Mobile homes in a flooded neighborhood in Bonita Springs, Florida, on Sept. 12, 2017. Photographer: Daniel Acker/Bloomberg
Ten million Americans will be "substantially affected" by climate change by 2075, causing government disaster spending to jump, the Congressional Budget Office projected Thursday. But, instead of trying to cut carbon emissions, the federal government could make coastal residents bear more of the financial risks for living there, the office said...
(JobOne's Editors note: These numbers and dates are totally skewed. 326 million Americans are affected and effected RIGHT NOW by Climate change/Global warming. PERIOD!)
The five-fold increase in people affected will result from rising seas, more intense hurricanes and more development along the coast, the budget office said.
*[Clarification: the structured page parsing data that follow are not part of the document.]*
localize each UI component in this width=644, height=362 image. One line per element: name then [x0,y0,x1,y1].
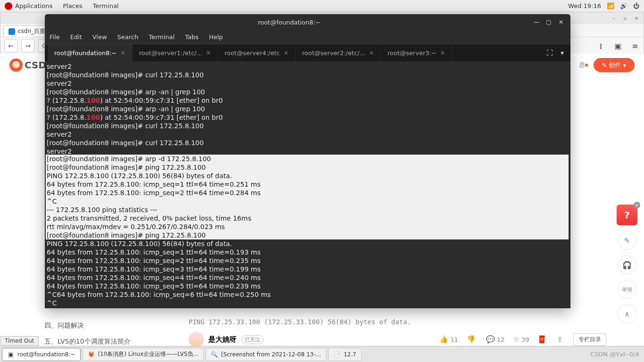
gift-icon: 🧧 [537,335,546,344]
clock[interactable]: Wed 19:16 [568,2,601,9]
avatar-icon[interactable] [189,332,204,347]
menu-terminal[interactable]: Terminal [149,33,174,41]
menu-file[interactable]: File [50,33,60,41]
close-icon[interactable]: × [206,49,211,56]
terminal-tab[interactable]: root@server2:/etc/...× [296,44,381,61]
menu-help[interactable]: Help [209,33,223,41]
taskbar: ▣root@foundation8:~🦊(10条消息) Linux企业运维——L… [0,346,644,362]
watermark: CSDN @YxI--0/4 [590,351,639,358]
notification-dot-icon [585,64,588,66]
terminal-output[interactable]: server2[root@foundation8 images]# curl 1… [45,61,570,308]
task-button[interactable]: 📄12.7 [328,348,362,361]
menu-edit[interactable]: Edit [70,33,82,41]
terminal-titlebar[interactable]: root@foundation8:~ — ▢ ✕ [45,14,570,30]
star-icon: ☆ [513,335,519,344]
sidebar-icon[interactable]: ▣ [613,41,623,50]
like-stat[interactable]: 👍11 [439,335,458,344]
menu-view[interactable]: View [92,33,107,41]
task-label: root@foundation8:~ [17,351,75,358]
tab-label: csdn_百度 [18,27,45,35]
app-icon: 📄 [333,351,341,358]
minimize-icon[interactable]: – [611,15,617,22]
toc-item[interactable]: 四、问题解决 [35,318,176,334]
menu-tabs[interactable]: Tabs [185,33,198,41]
promo-gift-icon[interactable]: × [617,205,637,225]
support-rail-button[interactable]: 🎧 [618,255,636,274]
favicon-icon [8,28,15,35]
applications-menu[interactable]: Applications [15,2,52,9]
terminal-menu[interactable]: Terminal [93,2,119,9]
report-rail-button[interactable]: 举报 [618,280,636,299]
task-button[interactable]: 🔍[Screenshot from 2021-12-08 13-... [206,348,326,361]
power-icon[interactable]: ⏻ [633,2,639,9]
selection-block: [root@foundation8 images]# arp -d 172.25… [46,155,569,239]
task-button[interactable]: 🦊(10条消息) Linux企业运维——LVS负... [83,348,204,361]
terminal-tab[interactable]: root@foundation8:~× [48,44,132,61]
gnome-top-bar: Applications Places Terminal Wed 19:16 📶… [0,0,644,12]
terminal-menubar: File Edit View Search Terminal Tabs Help [45,30,570,44]
forward-button[interactable]: → [21,39,34,52]
comment-stat[interactable]: 💬12 [486,335,505,344]
maximize-icon[interactable]: ▫ [622,15,628,22]
message-label[interactable]: 息 [579,61,585,69]
star-stat[interactable]: ☆39 [513,335,529,344]
task-label: 12.7 [344,351,356,358]
tab-label: root@server3:~ [388,49,437,57]
task-button[interactable]: ▣root@foundation8:~ [2,348,81,361]
tab-label: root@foundation8:~ [54,49,117,57]
create-button[interactable]: 创作▾ [594,58,635,72]
app-icon: 🦊 [88,351,95,358]
volume-icon[interactable]: 🔊 [620,2,627,9]
task-label: [Screenshot from 2021-12-08 13-... [221,351,321,358]
thumbsup-icon: 👍 [439,335,448,344]
csdn-logo[interactable]: CSDI [9,58,50,72]
right-rail: × ✎ 🎧 举报 ∧ [617,205,637,323]
close-icon[interactable]: × [284,49,289,56]
author-name[interactable]: 是大姚呀 [208,335,237,344]
broadcast-icon[interactable]: ⛶ [543,44,557,61]
scroll-top-button[interactable]: ∧ [618,304,636,323]
close-icon[interactable]: × [633,15,640,22]
follow-badge[interactable]: 已关注 [241,335,264,344]
places-menu[interactable]: Places [63,2,82,9]
task-label: (10条消息) Linux企业运维——LVS负... [98,350,198,358]
code-peek: PING 172.25.33.100 (172.25.33.100) 56(84… [189,318,606,326]
tab-label: root@server4:/etc [224,49,280,57]
back-button[interactable]: ← [4,39,17,52]
terminal-tab[interactable]: root@server4:/etc× [218,44,296,61]
share-icon: ⇪ [557,335,563,344]
tab-label: root@server2:/etc/... [302,49,365,57]
terminal-tab[interactable]: root@server3:~× [381,44,452,61]
chevron-down-icon[interactable]: ▾ [557,44,568,61]
edit-rail-button[interactable]: ✎ [618,231,636,250]
terminal-title: root@foundation8:~ [50,19,529,26]
maximize-icon[interactable]: ▢ [544,17,553,27]
status-timed-out: Timed Out [0,336,39,346]
close-icon[interactable]: × [121,49,125,56]
article-snippet: PING 172.25.33.100 (172.25.33.100) 56(84… [189,318,606,350]
tab-label: root@server1:/etc/... [139,49,202,57]
column-toc-button[interactable]: 专栏目录 [573,333,606,346]
monkey-icon [9,58,23,72]
menu-search[interactable]: Search [117,33,139,41]
comment-icon: 💬 [486,335,495,344]
reward-button[interactable]: 🧧 [537,335,548,344]
minimize-icon[interactable]: — [532,17,541,27]
close-icon[interactable]: × [634,202,640,208]
close-icon[interactable]: ✕ [556,17,566,27]
wifi-icon[interactable]: 📶 [607,2,614,9]
close-icon[interactable]: × [440,49,445,56]
app-icon: ▣ [7,351,15,358]
app-icon: 🔍 [211,351,218,358]
thumbsdown-icon: 👎 [467,335,476,344]
redhat-icon [5,2,12,10]
terminal-tab[interactable]: root@server1:/etc/...× [132,44,218,61]
dislike-stat[interactable]: 👎 [467,335,478,344]
terminal-tabstrip: root@foundation8:~×root@server1:/etc/...… [45,44,570,61]
close-icon[interactable]: × [369,49,374,56]
share-button[interactable]: ⇪ [557,335,565,344]
article-toc: 四、问题解决 五、LVS的10个调度算法简介 [35,318,176,350]
library-icon[interactable]: ⫿ [596,41,606,50]
hamburger-icon[interactable]: ≡ [630,41,640,50]
terminal-window: root@foundation8:~ — ▢ ✕ File Edit View … [45,14,570,308]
It predicted that federal disaster spending will grow to $39 billion annually in current dollars, from $28 billion now.
But trying to curb emissions might not have much impact over that time period.
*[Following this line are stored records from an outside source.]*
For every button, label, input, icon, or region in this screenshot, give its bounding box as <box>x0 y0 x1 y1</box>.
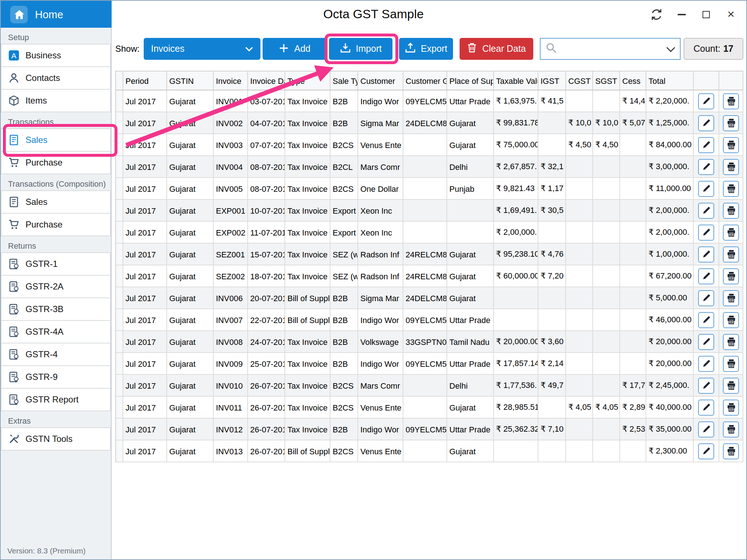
edit-row-button[interactable] <box>698 202 714 218</box>
table-row-8[interactable]: Jul 2017GujaratSEZ00115-07-2017Tax Invoi… <box>116 244 743 265</box>
gstr-document-icon <box>7 371 20 383</box>
print-row-button[interactable] <box>723 93 739 109</box>
search-box[interactable] <box>540 38 681 60</box>
table-row-5[interactable]: Jul 2017GujaratINV00508-07-2017Tax Invoi… <box>116 178 743 200</box>
cell-place_of_supply: Delhi <box>447 156 494 178</box>
edit-row-button[interactable] <box>698 224 714 240</box>
print-row-button[interactable] <box>723 246 739 262</box>
sidebar-item-returns-gstr-4[interactable]: GSTR-4 <box>1 343 111 366</box>
cell-customer_gstin <box>403 134 447 156</box>
home-button[interactable]: Home <box>1 1 112 28</box>
column-header-igst[interactable]: IGST <box>538 71 566 90</box>
print-row-button[interactable] <box>723 334 739 350</box>
table-row-2[interactable]: Jul 2017GujaratINV00204-07-2017Tax Invoi… <box>116 112 743 134</box>
edit-row-button[interactable] <box>698 399 714 415</box>
edit-row-button[interactable] <box>698 377 714 393</box>
column-header-invoice_date[interactable]: Invoice Date <box>248 71 285 90</box>
edit-row-button[interactable] <box>698 355 714 372</box>
search-dropdown-button[interactable] <box>661 39 680 59</box>
print-row-button[interactable] <box>723 268 739 284</box>
sidebar-item-transactions-purchase[interactable]: Purchase <box>1 151 111 174</box>
view-selector[interactable]: Invoices <box>144 38 260 60</box>
sidebar-item-transactions-sales[interactable]: Sales <box>1 128 111 152</box>
print-row-button[interactable] <box>723 137 739 153</box>
table-row-11[interactable]: Jul 2017GujaratINV00722-07-2017Bill of S… <box>116 309 743 331</box>
export-button[interactable]: Export <box>399 38 453 60</box>
column-header-invoice[interactable]: Invoice <box>214 71 248 90</box>
print-row-button[interactable] <box>723 159 739 175</box>
column-header-place_of_supply[interactable]: Place of Supply <box>447 71 494 90</box>
search-input[interactable] <box>561 44 661 54</box>
edit-row-button[interactable] <box>698 312 714 328</box>
edit-row-button[interactable] <box>698 180 714 197</box>
table-row-4[interactable]: Jul 2017GujaratINV00408-07-2017Tax Invoi… <box>116 156 743 178</box>
table-row-9[interactable]: Jul 2017GujaratSEZ00218-07-2017Tax Invoi… <box>116 265 743 287</box>
sidebar-item-returns-gstr-9[interactable]: GSTR-9 <box>1 365 111 389</box>
refresh-icon[interactable] <box>644 1 669 28</box>
cell-place_of_supply: Gujarat <box>447 112 494 134</box>
column-header-sale_type[interactable]: Sale Type <box>330 71 358 90</box>
edit-row-button[interactable] <box>698 137 714 153</box>
print-row-button[interactable] <box>723 115 739 131</box>
table-row-14[interactable]: Jul 2017GujaratINV01026-07-2017Tax Invoi… <box>116 375 743 397</box>
table-row-16[interactable]: Jul 2017GujaratINV01226-07-2017Tax Invoi… <box>116 419 743 440</box>
import-button[interactable]: Import <box>329 38 392 60</box>
edit-row-button[interactable] <box>698 93 714 109</box>
sidebar-item-setup-business[interactable]: ABusiness <box>1 44 111 67</box>
clear-data-button[interactable]: Clear Data <box>460 38 533 60</box>
maximize-button[interactable] <box>694 1 719 28</box>
sidebar-item-setup-items[interactable]: Items <box>1 89 111 112</box>
edit-cell <box>694 244 719 265</box>
print-row-button[interactable] <box>723 443 739 459</box>
print-row-button[interactable] <box>723 202 739 218</box>
column-header-cgst[interactable]: CGST <box>566 71 593 90</box>
edit-row-button[interactable] <box>698 443 714 459</box>
table-row-10[interactable]: Jul 2017GujaratINV00620-07-2017Bill of S… <box>116 287 743 309</box>
sidebar-item-extras-gstn-tools[interactable]: GSTN Tools <box>1 427 111 451</box>
edit-row-button[interactable] <box>698 115 714 131</box>
sidebar-item-returns-gstr-2a[interactable]: GSTR-2A <box>1 275 111 298</box>
minimize-button[interactable] <box>669 1 694 28</box>
table-row-3[interactable]: Jul 2017GujaratINV00307-07-2017Tax Invoi… <box>116 134 743 156</box>
column-header-type[interactable]: Type <box>285 71 330 90</box>
column-header-period[interactable]: Period <box>123 71 167 90</box>
table-row-12[interactable]: Jul 2017GujaratINV00824-07-2017Tax Invoi… <box>116 331 743 353</box>
sidebar-item-returns-gstr-report[interactable]: GSTR Report <box>1 388 111 411</box>
sidebar-item-returns-gstr-4a[interactable]: GSTR-4A <box>1 320 111 343</box>
add-button[interactable]: Add <box>263 38 327 60</box>
table-row-7[interactable]: Jul 2017GujaratEXP00211-07-2017Tax Invoi… <box>116 222 743 244</box>
column-header-taxable_value[interactable]: Taxable Value <box>494 71 538 90</box>
column-header-cess[interactable]: Cess <box>620 71 646 90</box>
column-header-gstin[interactable]: GSTIN <box>167 71 214 90</box>
column-header-customer_gstin[interactable]: Customer GSTIN <box>403 71 447 90</box>
table-row-13[interactable]: Jul 2017GujaratINV00925-07-2017Tax Invoi… <box>116 353 743 375</box>
print-row-button[interactable] <box>723 224 739 240</box>
table-row-1[interactable]: Jul 2017GujaratINV00103-07-2017Tax Invoi… <box>116 90 743 112</box>
table-row-6[interactable]: Jul 2017GujaratEXP00110-07-2017Tax Invoi… <box>116 200 743 222</box>
print-row-button[interactable] <box>723 377 739 393</box>
close-button[interactable]: × <box>719 1 743 28</box>
sidebar-item-transactions-composition-sales[interactable]: Sales <box>1 190 111 214</box>
edit-row-button[interactable] <box>698 159 714 175</box>
edit-row-button[interactable] <box>698 268 714 284</box>
table-row-17[interactable]: Jul 2017GujaratINV01326-07-2017Bill of S… <box>116 440 743 462</box>
edit-row-button[interactable] <box>698 246 714 262</box>
column-header-total[interactable]: Total <box>646 71 694 90</box>
print-row-button[interactable] <box>723 180 739 197</box>
edit-row-button[interactable] <box>698 421 714 437</box>
table-row-15[interactable]: Jul 2017GujaratINV01126-07-2017Tax Invoi… <box>116 397 743 419</box>
print-row-button[interactable] <box>723 355 739 372</box>
column-header-sgst[interactable]: SGST <box>593 71 620 90</box>
print-row-button[interactable] <box>723 399 739 415</box>
edit-row-button[interactable] <box>698 334 714 350</box>
print-row-button[interactable] <box>723 312 739 328</box>
sidebar-item-setup-contacts[interactable]: Contacts <box>1 66 111 90</box>
sidebar-item-transactions-composition-purchase[interactable]: Purchase <box>1 213 111 236</box>
column-header-customer[interactable]: Customer <box>358 71 403 90</box>
edit-row-button[interactable] <box>698 290 714 306</box>
sidebar-item-returns-gstr-1[interactable]: GSTR-1 <box>1 252 111 276</box>
sidebar-item-returns-gstr-3b[interactable]: GSTR-3B <box>1 298 111 321</box>
cell-gstin: Gujarat <box>167 440 214 462</box>
print-row-button[interactable] <box>723 421 739 437</box>
print-row-button[interactable] <box>723 290 739 306</box>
"A coordinated global effort could lessen hurricane damage between now and 2075, but the result would be uncertain," the independent budget analysts wrote. "Sea level rise is relatively insensitive to changes in emissions in the next few decades."
Nor is greater federal spending on protective measures, such as sea walls or expanded beaches, necessarily a cost-effective solution. The report noted that while past mitigation projects have reduced disaster costs, it’s hard to know which types of projects will save money, or how much. Moreover, there’s a risk that such projects "would encourage development in vulnerable areas."
A more effective way to cut federal spending, according to the report, would be to push individuals and local officials to carry more of the cost of their decisions about where to build. It suggests higher flood insurance premiums and making it more difficult to get federal disaster assistance.
"To the extent that households, businesses, and state and local governments in coastal areas do not bear the full cost of hurricane damage, such growth is subsidized by U.S. taxpayers," the budget office wrote. "Shifting costs would increase incentives for private and public entities to take measures to limit expected damage."